About changes in the central neural activity during MI under different muscle contraction strengths, Park and Li20) reported that the MEP amplitude during finger flexion or extension MI under 10%, 20%, 30%, 40%, 50%, and 60% MVC was significantly higher than that at rest. However, there were no differences in the changes in the MEP amplitude during MI among all MI conditions. They suggested that differences in the imagined muscle contraction strengths are not involved in changes of the corticospinal excitability. An event-related potential (ERP) study revealed that the M1 activity during MI does not correlate with the contraction strength but that the SMA and PM activity during MI do correlate with it21). In the movement-related cortical potentials (MRCPs) study, the MRCPs is thought to reflect the cortical processes involved in movement planning and preparation22), the SMA and PM were more activated for motor planning of larger force generation23). Additionally, the SMA and PM are known to have the functions of motor inhibition in the GO/NO-GO task24, 25). As MI is the mental representation of motor action without overt movement and muscle contraction, the SMA and PM might inhibit the actual muscle activity depending on muscle contraction strengths. There were not observed significant differences in facilitation amount of the corticospinal excitability including M1 during MI under different muscle contraction strengths by inhibitory mechanisms of the SMA and PM. Furthermore, the excitability of spinal motor neurons is considered to be affected by cortical and subcortical activity during MI via the extrapyramidal tract. In conclusion, the facilitation amount of spinal motor excitability during MI under different muscle contraction strengths might be modulated by facilitatory and inhibitory mechanisms of the central nervous system.

Regarding clinical use of MI for central nervous system disorders, Cicinelli et al.26) reported that MI can facilitate corticospinal excitability in post-stroke patients. Motor cortex hyperexcitability could be necessary to efficiently generate an output to spinal motor neurons because excitatory inputs to the spinal level from MI decrease after stroke. Thus, facilitation of corticospinal excitability, including MI, is important for motor recovery after stroke. MI can increase central nervous system function and spinal motor neuron excitability, and can, we believe, effectively improve motor function after stroke.
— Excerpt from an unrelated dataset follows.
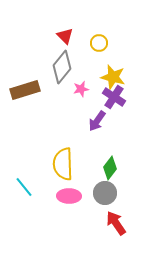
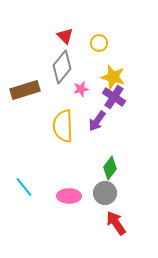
yellow semicircle: moved 38 px up
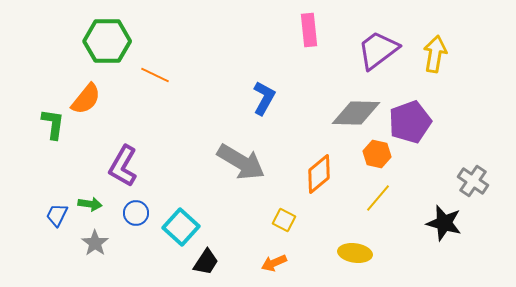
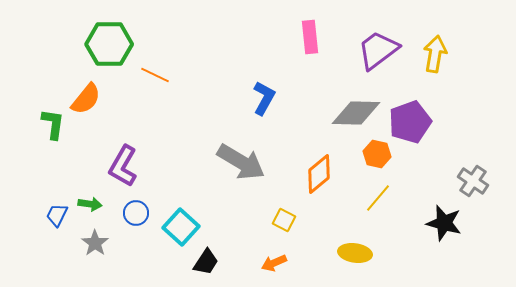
pink rectangle: moved 1 px right, 7 px down
green hexagon: moved 2 px right, 3 px down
A limitation of this study is that differences in the activation of the cerebral cortex during MI under 50% and 100% MVC were not evaluated. Further study is required to evaluate the activation of the cerebral cortex during MI under different muscle contraction strengths.

The present study revealed that MI under 50% and 100% MVC can increase the excitability of spinal motor neurons. It is suggested that differences in the imagined muscle contraction strengths are not involved in changes in the excitability of spinal motor neurons.